%%

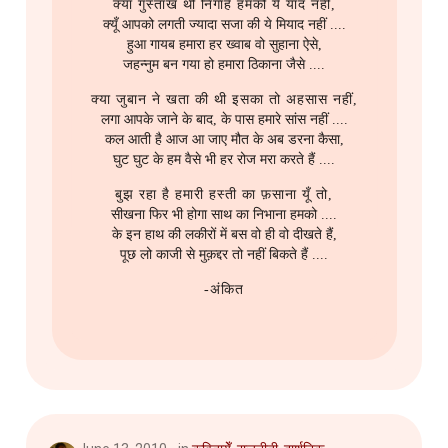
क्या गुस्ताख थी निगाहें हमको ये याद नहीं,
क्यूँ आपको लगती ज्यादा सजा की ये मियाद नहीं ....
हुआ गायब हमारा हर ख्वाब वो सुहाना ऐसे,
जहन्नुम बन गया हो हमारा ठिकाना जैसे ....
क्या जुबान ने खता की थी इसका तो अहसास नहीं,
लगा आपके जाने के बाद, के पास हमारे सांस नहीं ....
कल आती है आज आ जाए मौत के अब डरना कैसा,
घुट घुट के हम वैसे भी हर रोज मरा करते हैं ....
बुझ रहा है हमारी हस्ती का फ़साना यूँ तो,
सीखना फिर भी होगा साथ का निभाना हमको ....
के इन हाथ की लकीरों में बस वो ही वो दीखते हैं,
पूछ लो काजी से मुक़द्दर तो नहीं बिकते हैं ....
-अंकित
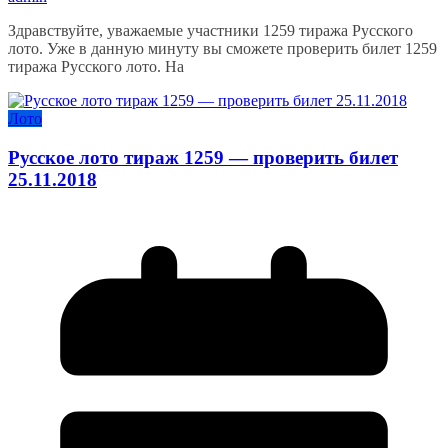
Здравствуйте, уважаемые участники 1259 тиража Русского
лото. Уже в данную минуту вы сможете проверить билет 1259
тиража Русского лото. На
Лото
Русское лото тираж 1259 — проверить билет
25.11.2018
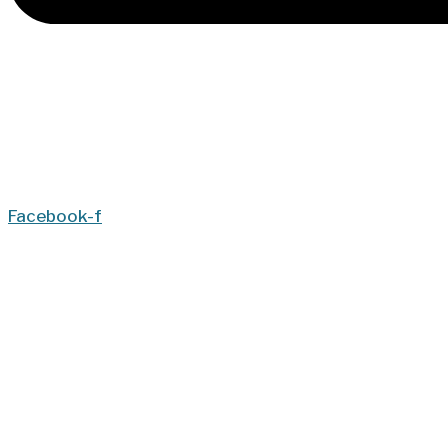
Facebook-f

%%

Exercise requirements: Begin the copy at the line containing "पूछ लो काजी" and end it at the last line of the records; transcribe exactly and exclude pictures.

Completed task:
पूछ लो काजी से मुक़द्दर तो नहीं बिकते हैं ....
-अंकित
Здравствуйте, уважаемые участники 1259 тиража Русского
лото. Уже в данную минуту вы сможете проверить билет 1259
тиража Русского лото. На
Лото
Русское лото тираж 1259 — проверить билет
25.11.2018
Facebook-f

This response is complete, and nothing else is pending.